Allarmato dall’assenza ingiustificata, l’uomo è sceso in strada per cercarla nei dintorni dell’edificio. A poca distanza dall’abitazione ha notato un’automobile ferma a bordo strada con all’interno la donna, appartata insieme a un giovane di 23 anni.
La violenza e le accuse di rapina
La situazione è precipitata in pochi istanti. L’uomo ha prima ordinato alla moglie di rientrare immediatamente a casa, per poi rivolgersi direttamente al ragazzo pretendendo spiegazioni.
Di fronte al silenzio del 23enne, il 41enne ha spalancato la portiera della vettura, ha afferrato il giovane e lo ha trascinato con forza fuori dall’abitacolo.
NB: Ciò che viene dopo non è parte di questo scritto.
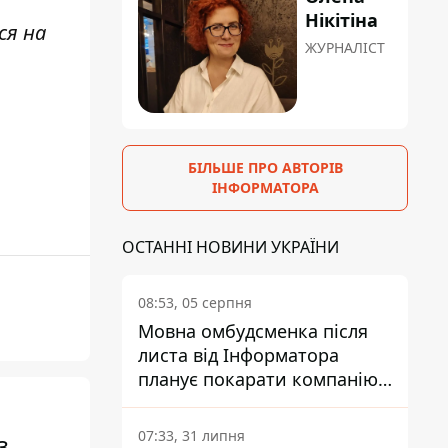
Нікітіна
ся на
ЖУРНАЛІСТ
БІЛЬШЕ ПРО АВТОРІВ
ІНФОРМАТОРА
ОСТАННІ НОВИНИ УКРАЇНИ
08:53, 05 серпня
Мовна омбудсменка після
листа від Інформатора
планує покарати компанію-
підрядника ПриватБанку
07:33, 31 липня
з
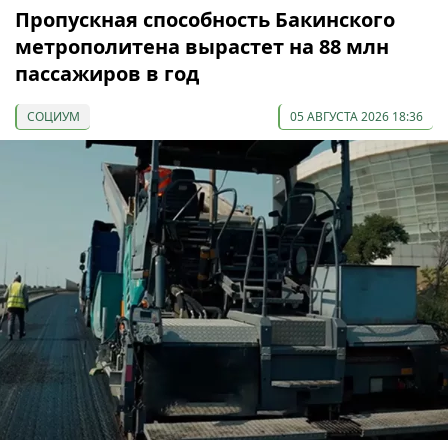
Пропускная способность Бакинского
метрополитена вырастет на 88 млн
пассажиров в год
СОЦИУМ
05 АВГУСТА 2026 18:36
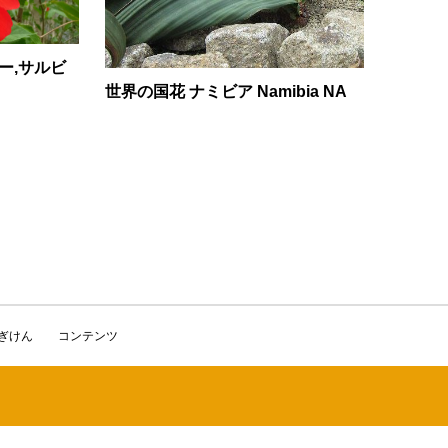
バー,サルビ
世界の国花 ナミビア Namibia NA
かぎけん
コンテンツ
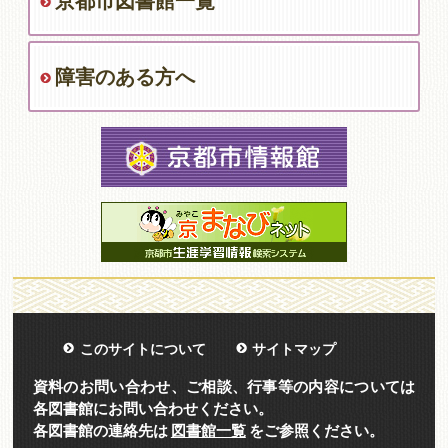
京都市図書館一覧
障害のある方へ
このサイトについて
サイトマップ
資料のお問い合わせ、ご相談、行事等の内容については
各図書館にお問い合わせください。
各図書館の連絡先は
図書館一覧
をご参照ください。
Una volta sull’asfalto, lo ha colpito ripetutamente al volto con diversi pugni violenti.
L’intervento dei residenti e l’arresto
Durante l’aggressione il ragazzo ha impugnato il proprio smartphone per chiedere aiuto, ma l’aggressore gli ha strappato il dispositivo dalle mani impedendogli di comporre il numero di emergenza.
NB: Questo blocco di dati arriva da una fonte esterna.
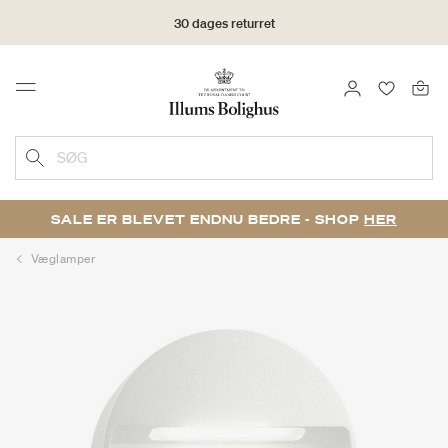
30 dages returret
LOG IND
FAVORIT
Menu
SØG
SALE ER BLEVET ENDNU BEDRE - SHOP
HER
Væglamper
Le grida della vittima e i rumori della colluttazione hanno svegliato diversi abitanti del quartiere, che hanno allertato le forze dell’ordine. Gli agenti della Polizia di Stato sono giunti sul posto bloccando il 41enne, per il quale sono scattate le manette con l’accusa di lesioni personali e rapina, contestata proprio in virtù del furto del cellulare.
Il personale sanitario ha preso in carico il 23enne, trasportandolo al pronto soccorso dell’ospedale civile di Vigevano per le cure e gli accertamenti del caso. Dopo l’udienza di convalida del fermo, l’indagato è stato rimesso in libertà in attesa del processo, fissato per il 15 ottobre.